February 13, 2009

Credit Card Problems- The System is Broken

In the years since I graduated from college I have grown to be quite wary of late night and early morning telephone calls because invariably they only come when there is a problem. The sole exception that comes to mind are the early morning telephone calls that I received about the birth of nieces and nephews, those were pretty cool and worth losing sleep over.

But aside from those moments the primary association I have with the odd hour telephone call is not positive. They have been notices of death or illness, not good news. So when the phone rang at a little past ten I was instantly on guard. The caller ID was restricted so for a moment I was hesitant to answer it, but then concern got the best of me so I picked it up.

It turned out that a dear friend was on the line and in need of a friendly ear. He made some small talk and then launched into a story about bad his finances are and how he can't pay his bills. I felt for him. He has a good work ethic and has always worked hard, but during the past few years he has been laid off a few times.

Each time it happened he picked himself up and did his best to go and find a new job. In between he did what he could to support his family. What little savings he had was quickly eaten up and he found himself using the credit cards to try and get by. They didn't go for fancy meals, vacations or luxury cars.

They were used to purchase groceries, pay tuition for his children, buy clothing for them and other things of this nature. In short, they helped to cover necessities. Gradually he developed balances on them and though he did his best to try to pay them off the odd jobs he worked didn't pay enough to prevent them from becoming maxed out.

When he called me he was in a panic. He didn't have enough money to pay all of his bills. He was a week late in paying one of the cards and had received two calls from them asking when they could expect payment.

During the second call he explained his situation to the bank and asked if they could work with him. They gave him two options in which his account would be frozen and he'd be asked to pay a set amount each month to pay off the bill.

He told them he couldn't afford the amount he was quoted and asked if they could extend the term so that he could pay a lesser amount. The representative told him no and that because he was late in paying his interest rate had been raised to more than 28%.

He reiterated that he wanted to pay them, that he wasn't trying to shirk his responsibility. He said that if it was a $100 less a month he could afford to make the payments. They turned him down and he asked what he should do.

In turn he was told that if he continued to withold payment the card would go into default and he'd probably gain more options. He told them that he didn't want that to happen, that he was willing to pay and couldn't they work with him. And again they apologized, but said that policy was policy.

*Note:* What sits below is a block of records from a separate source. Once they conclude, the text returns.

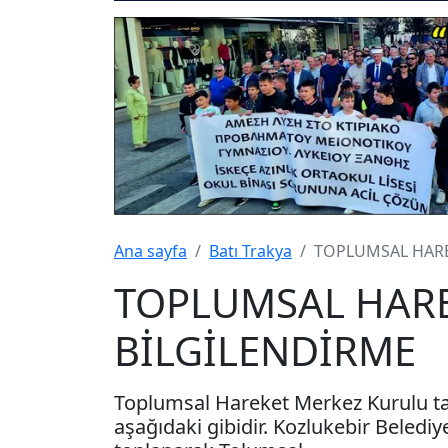
Ana sayfa
Batı Trakya
TOPLUMSAL HARE
TOPLUMSAL HAR
BİLGİLENDİRME
Toplumsal Hareket Merkez Kurulu ta
aşağıdaki gibidir. Kozlukebir Beledi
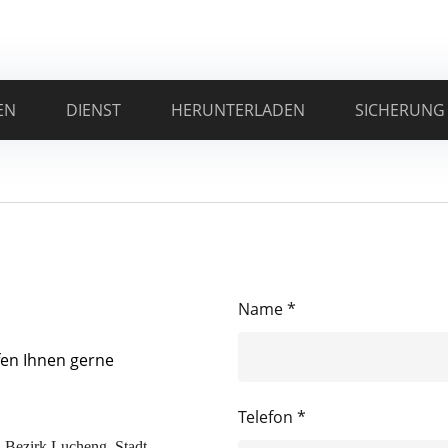
EN
DIENST
HERUNTERLADEN
SICHERUNG
Name *
fen Ihnen gerne
Telefon *
, Bezirk Lucheng, Stadt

I could hear the anger and the frustration in his voice. When he told me that they system was broken I had to agree.

When the banks got into trouble they went to the government to receive aid. When he went to the bank asking for them to grant him some assistance he got a poke in the eye and a kick in the pants.

Even better, his tax dollars are part of what is helping to fund the banks bailout.

I have heard and read a lot of comments about how people need to be responsible and that we should let the chips fall where they may. It may sound like a good idea to let things lie, but sometimes you need to be there to give people a hand up.

There are more and more stories about middle class families like my friend who are in serious financial distress. I don't have the answer, but I think that if we don't find ways to help we are all going to end up paying the price.


chosha said...

They say fear is the mind killer, but in my experience debt is also pretty effective. I get a little closer to debt-free each week and it's like slowly coming out of darkness into the light. I really sympathise with your friend. It's a surprisingly easy situation to get into and so very hard to leave.

He should enquire about debt consolidation, which will likely result in a lower interest rate than he's getting on the cards and a lower monthly payment overall. But if it isn't accompanied by cutting the credit cards in half and never using them again, it won't save him - it will make things impossible. I really hope he can get it worked out.

The Misanthrope said...

I am so sorry to hear that story. It is criminal how the banks have encouraged people to live beyond their means. What is worse now is that we have to help the banks who refuse to help us unless, the government makes them help. I wish we had a good alternative to banks.

Michael said...

debt is pretty debilitatiting, for the pocketbook and the psyche.

I find it amazing, and twisted, that when this guy asked for help arranging payments, to avoid default, he was told that going into default would gain him more options.